What is the current level of recession risk? It’s always prudent to ask these questions when conditions are benign, since that’s when the downside of the current good times is usually the most ignored. It seems everyone in the world is bullish (except those selling gold). There are a variety of signposts one could look at to get a gauge on recession risk from an economic cycle standpoint, but below are some of the broader segments, and a few thoughts on their current standing.
Relevance: Releases such as the Conference Board’s LEI (Leading Economic Indicators) and those published by the Fed and others can offer context of where we are in the cycle relative to history, measured by a combination of various economic inputs.
Current Status: ↑ These indicators generally all show positive readings. Indications of deceleration would be a yellow flag to watch for.
Indicator: Yield Curve / Rates
Relevance: An inverted treasury yield curve (short-term rates > long-term rates) is a strong predictor of a coming economic slowdown and/or recession. Later in a cycle, having the Fed move from accommodation to restriction runs the risk of a policy error (i.e. tightening ‘too much’).
Current Status: ↔ The yield curve has flattened as the Fed hikes short rates, while long rates remain anchored by tempered longer-term inflation expectations. However, the curve is not yet inverted, which is the key historical trigger point.
Indicator: Manufacturing / Housing
Relevance: Despite manufacturing representing a smaller part of the economy (relative to services), changes at the margin for manufacturing ISM, etc. have historically coincided with business/economic cycle changes.
Current Status: ↑ Manufacturing levels remain high based on several metrics in the U.S., some at the highest levels seen in years. Housing, however, remains soft, with building not keeping up with demographic demand and persistence of low inventories.
Relevance: Strong corporate profits as a percent of overall GDP (Gross Domestic Product) coincides with a healthy economy. However, it’s important to note that 40% of S&P 500 revenues originate from overseas, so this isn’t as strong of a connection as it used to be.
Current Status: ↑ Earnings growth remains extremely strong, at 20-25% growth from a year ago. Naturally, this can’t persist at the same robust rate, but 2019 is estimated to still be solid, in the high single-digits.
Relevance: Employment growth that runs too hot, with unemployment too low and/or improvement decelerating can be hard to sustain and tends to ultimately reverse.
Current Status: ↑ Multi-decade strength in various labor metrics continues: through a low unemployment rate, jobless claims, and JOLTs (Job Openings and Labor Turnover survey).
Indicator: Credit / Excesses
Relevance: Rising levels of corporate and household debt can add increasing stress, with lessened margin for error if positive conditions reverse.

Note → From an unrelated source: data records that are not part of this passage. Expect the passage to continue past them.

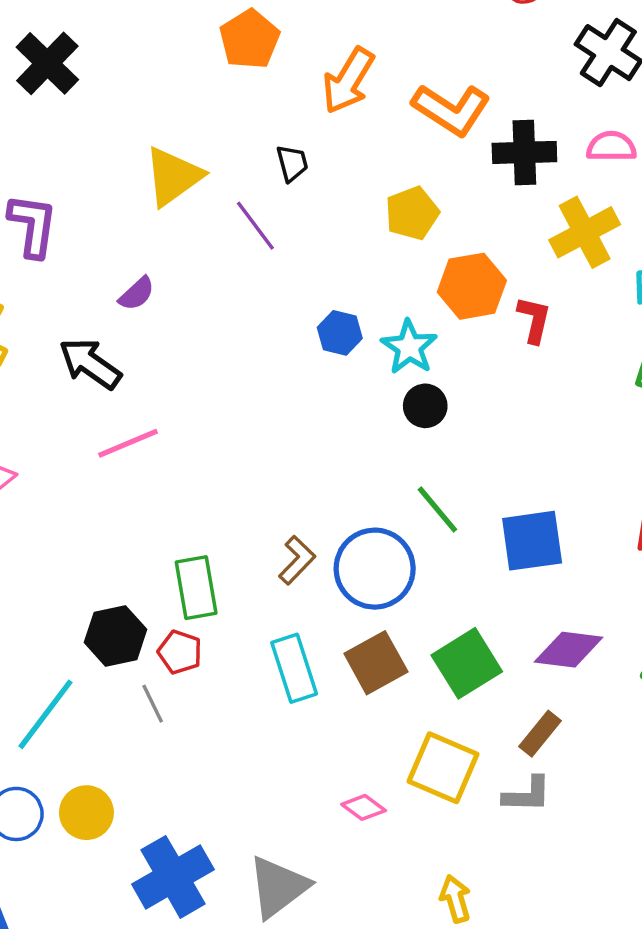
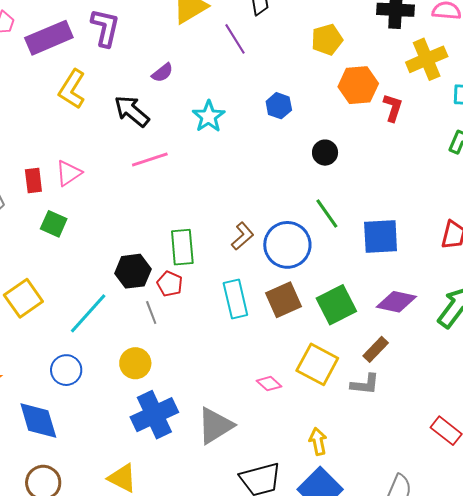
cyan star: (409, 347) -> (209, 116), moved
yellow circle: (86, 813) -> (135, 363), moved

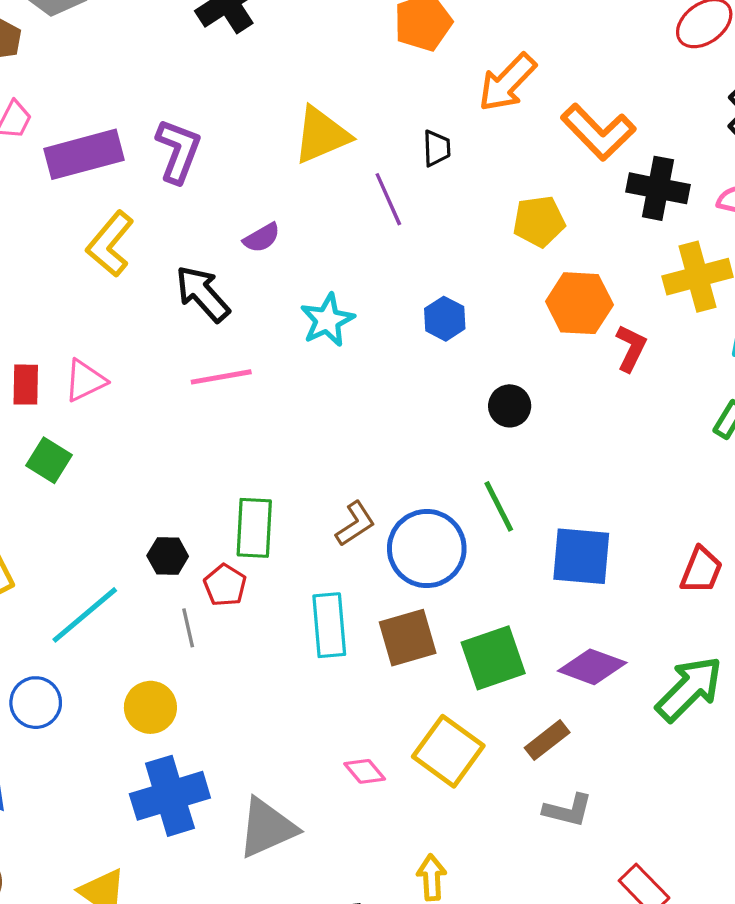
black hexagon: (133, 271) -> (168, 556), size x0.7
gray L-shape: (365, 384) -> (568, 810), moved

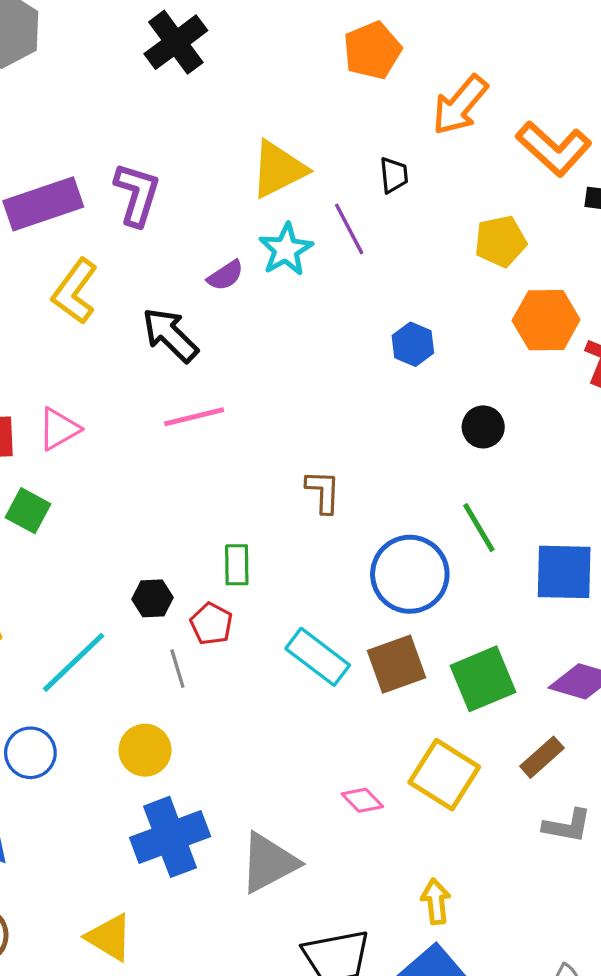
cyan star: (327, 320) -> (286, 250), moved
brown L-shape: (355, 524) -> (323, 492), moved, turned -51
green rectangle: (254, 528) -> (237, 565), size x0.7
cyan rectangle: (329, 625) -> (318, 657), turned -44

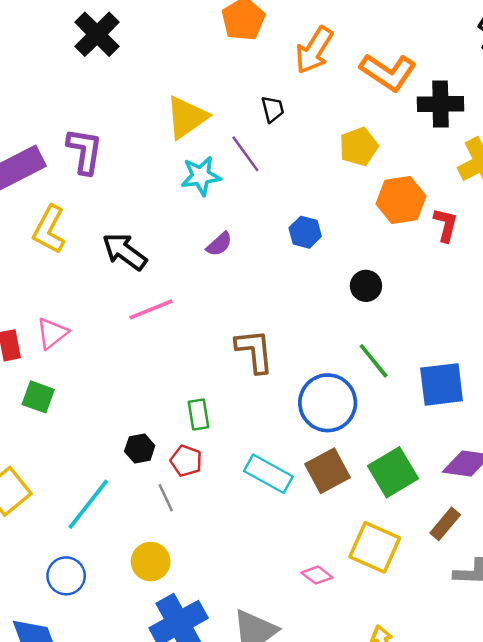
cyan star: (286, 250) -> (201, 176), turned 30
purple semicircle: (225, 275) -> (219, 244), moved
brown L-shape: (323, 492) -> (254, 351), size x1.4

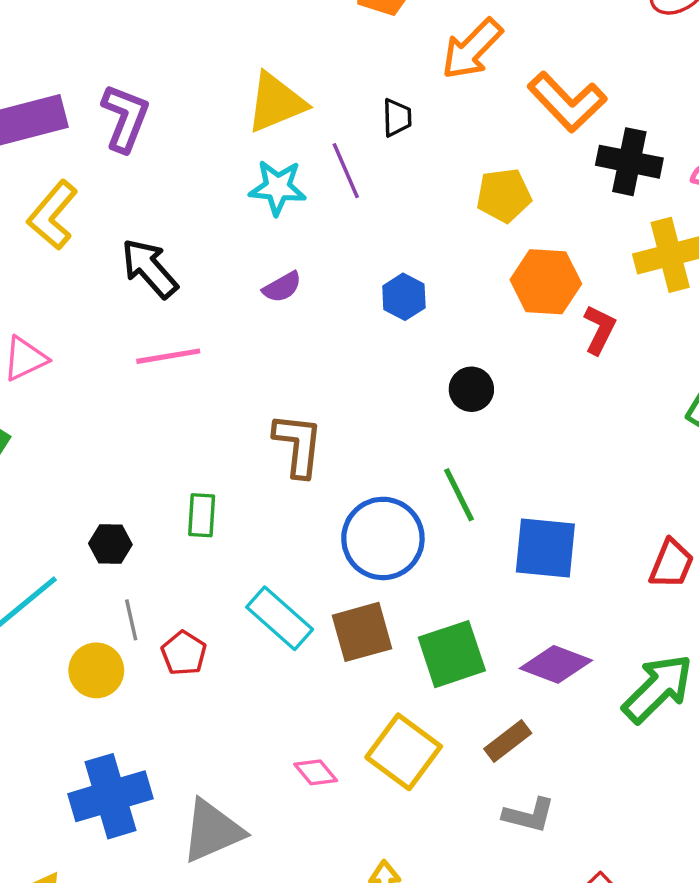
red pentagon: (186, 461) -> (184, 653), moved
yellow circle: (151, 562) -> (96, 670), moved

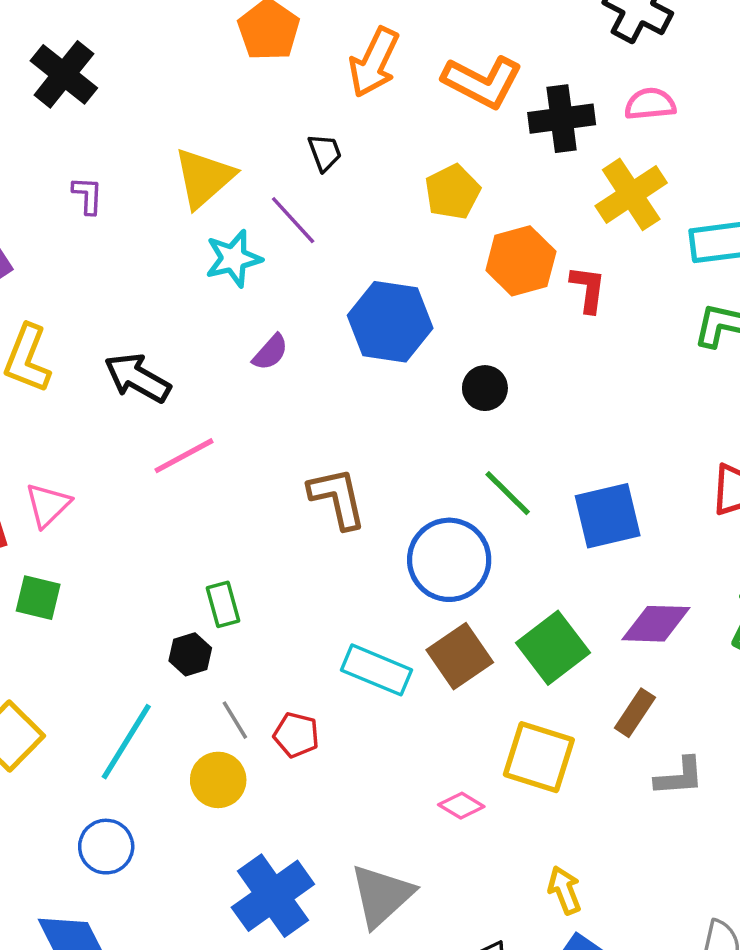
purple L-shape: (125, 118) -> (87, 195), moved, size x0.6
blue hexagon: (404, 297) -> (390, 322), size x1.8
green rectangle: (202, 515) -> (223, 604), moved

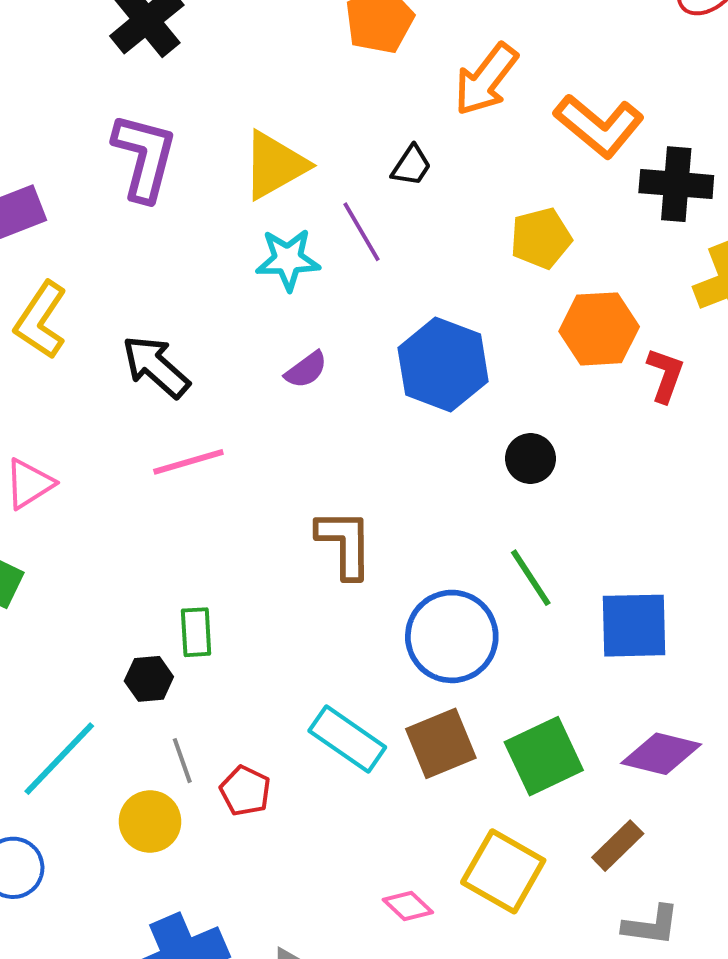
black trapezoid: (325, 152) -> (411, 166), turned 42
purple L-shape: (87, 195) -> (144, 157), size x2.0

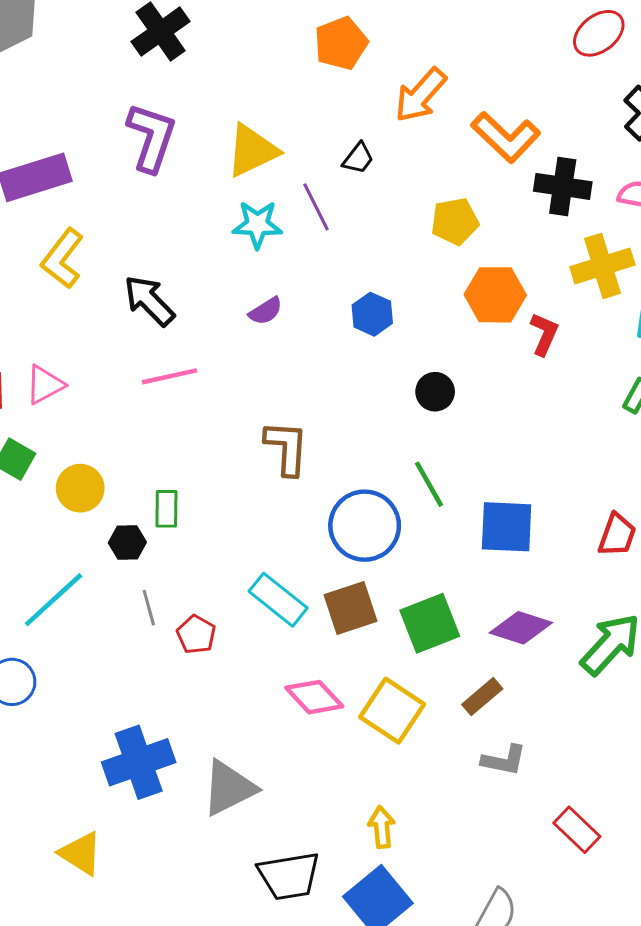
blue hexagon: (443, 365) -> (372, 314), size x0.6
yellow circle: (150, 822) -> (80, 488), moved
pink diamond: (408, 906) -> (314, 697), moved, size x1.5

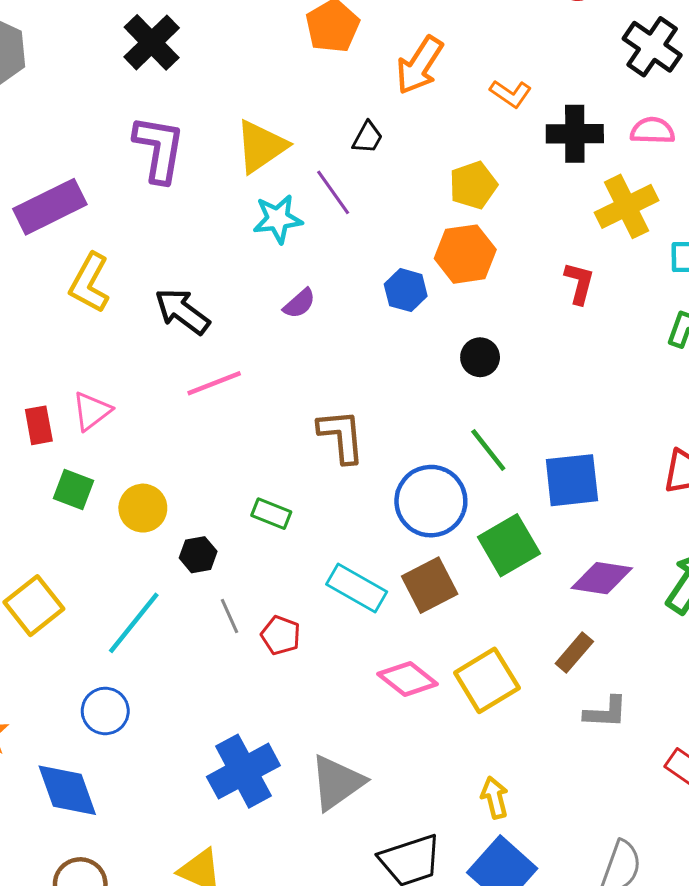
orange L-shape: (506, 137) -> (511, 94), size x0.6
orange hexagon: (495, 295) -> (465, 254), moved
green rectangle: (166, 509) -> (271, 514), moved, turned -60
green square: (430, 623) -> (509, 545), moved
yellow square: (392, 711) -> (487, 680), turned 34

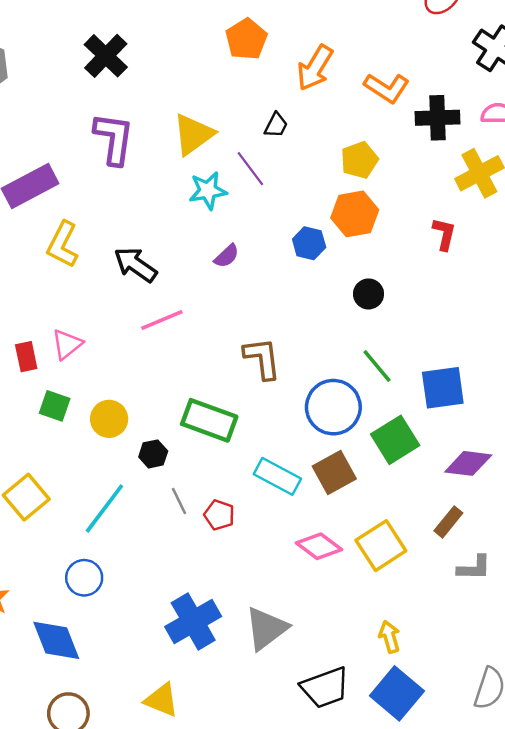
orange L-shape: (511, 94) -> (387, 88), size x1.4
green rectangle: (271, 514) -> (209, 420), size x1.8

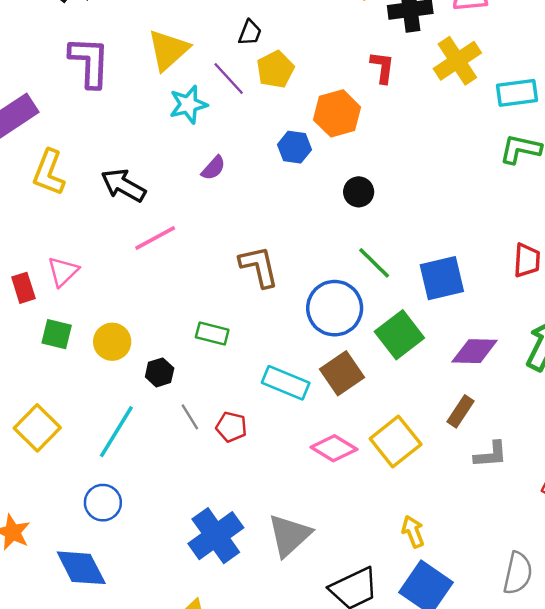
yellow pentagon: (359, 160) -> (275, 69), moved
red L-shape: (444, 234) -> (382, 67), moved
green rectangle: (209, 420) -> (212, 333), size x0.6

Current Status: ↔ Corporate debt has been steadily rising in recent years, and loan standards falling somewhat. Government debt remains far higher.
Indicator: Sentiment / Spending
Relevance: Consumer and business confidence affects spending decisions.
Current Status: ↑ Recent tax reform and regulatory rollbacks have helped businesses feel better about the overall climate and spending for the future, including some signs of stronger capex growth—which had been missing. Consumer results are mixed, but more positive than negative.
Relevance: High inflation is a headwind and can accelerate Fed policy; low inflation can be byproduct of sub-par growth.
Current Status: ↑ Inflation has picked up this year with higher oil prices, but offset somewhat by flatter pricing in other areas—overall, inflation remains near the Fed’s target range. Concerns remain tempered.
Relevance: Historically, surprise events such as geopolitical strife, commodity price spikes (oil or food), government fiscal policy, etc. can begin a negative feedback loop.
Current Status: ↔ A protectionist approach through tariffs that weakens trade links could result in lower economic growth and heighten slowdown risks.
Overall, conditions remain fundamentally good—continuing in their ‘Goldilocks’-like state. In fact, an economist at a well-known Wall Street firm recently described America has having a ‘Kevlar’ economy, in it being ‘practically bulletproof’. Hearing these types of superlatives are usually a combination of being both reassuring and disconcerting when considering a recession. If you want to learn more, you might go back and revisit Larry’s recent post: “When to Worry about a Recession.”
There is always the threat of recession. No matter how strong conditions are, the risk is often at least 10-20%, simply due to their historical frequency and average length of business cycles. However, the later an economy moves in a cycle, risks of the cycle ending naturally increase. This is true regardless of whether excesses are present or not, although the presence of excesses certainly could expedite the condition.